---------- AVAILABLE DATA ----------

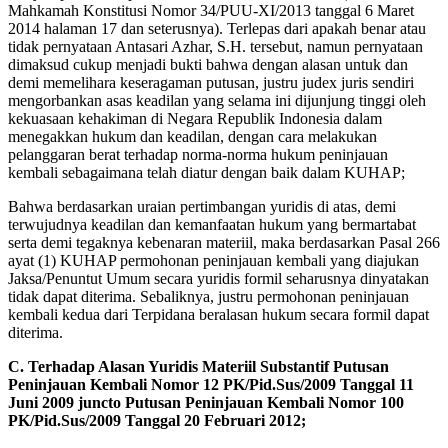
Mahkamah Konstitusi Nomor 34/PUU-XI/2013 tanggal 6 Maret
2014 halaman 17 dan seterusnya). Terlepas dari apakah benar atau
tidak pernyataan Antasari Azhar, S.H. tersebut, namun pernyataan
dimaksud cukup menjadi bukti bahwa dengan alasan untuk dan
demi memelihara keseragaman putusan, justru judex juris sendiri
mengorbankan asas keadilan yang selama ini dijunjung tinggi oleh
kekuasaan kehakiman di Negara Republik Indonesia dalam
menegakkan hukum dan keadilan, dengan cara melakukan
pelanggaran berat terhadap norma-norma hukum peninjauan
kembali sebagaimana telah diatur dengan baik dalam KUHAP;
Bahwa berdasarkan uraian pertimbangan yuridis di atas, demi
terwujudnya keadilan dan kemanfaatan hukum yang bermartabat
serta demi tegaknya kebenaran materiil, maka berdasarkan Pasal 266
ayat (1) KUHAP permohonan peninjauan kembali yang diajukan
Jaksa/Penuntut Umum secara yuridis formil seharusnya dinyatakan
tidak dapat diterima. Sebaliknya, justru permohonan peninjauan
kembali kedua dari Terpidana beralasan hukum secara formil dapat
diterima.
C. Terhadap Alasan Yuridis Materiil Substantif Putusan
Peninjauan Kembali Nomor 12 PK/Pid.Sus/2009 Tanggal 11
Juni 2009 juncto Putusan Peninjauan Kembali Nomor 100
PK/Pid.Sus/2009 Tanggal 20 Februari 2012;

----------
---------- AVAILABLE DATA ----------

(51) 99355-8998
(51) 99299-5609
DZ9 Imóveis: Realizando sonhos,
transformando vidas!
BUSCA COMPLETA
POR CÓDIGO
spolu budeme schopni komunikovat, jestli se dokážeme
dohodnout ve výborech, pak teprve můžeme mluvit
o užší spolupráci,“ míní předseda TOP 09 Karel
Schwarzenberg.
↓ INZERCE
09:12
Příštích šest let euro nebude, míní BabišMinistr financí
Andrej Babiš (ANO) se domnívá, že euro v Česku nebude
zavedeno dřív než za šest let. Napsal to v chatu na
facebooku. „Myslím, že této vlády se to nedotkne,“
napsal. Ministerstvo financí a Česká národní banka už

----------
---------- AVAILABLE DATA ----------

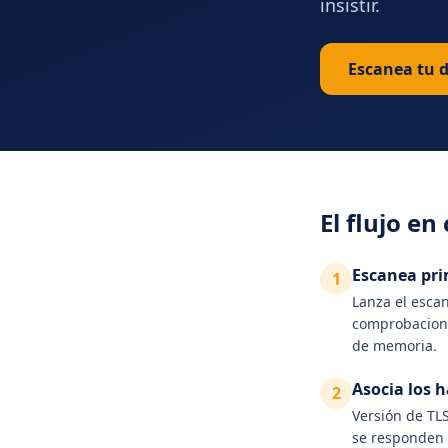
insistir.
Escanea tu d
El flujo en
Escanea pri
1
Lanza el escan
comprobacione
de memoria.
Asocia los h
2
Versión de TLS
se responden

----------

ACTION ITEM — Working from the material above, retype exactly the lines from the one with "Mahkamah Konstitusi Nomor" through the one with "kekuasaan kehakiman di", both included, and only those lines.

SOLUTION BELOW —
Mahkamah Konstitusi Nomor 34/PUU-XI/2013 tanggal 6 Maret
2014 halaman 17 dan seterusnya). Terlepas dari apakah benar atau
tidak pernyataan Antasari Azhar, S.H. tersebut, namun pernyataan
dimaksud cukup menjadi bukti bahwa dengan alasan untuk dan
demi memelihara keseragaman putusan, justru judex juris sendiri
mengorbankan asas keadilan yang selama ini dijunjung tinggi oleh
kekuasaan kehakiman di Negara Republik Indonesia dalam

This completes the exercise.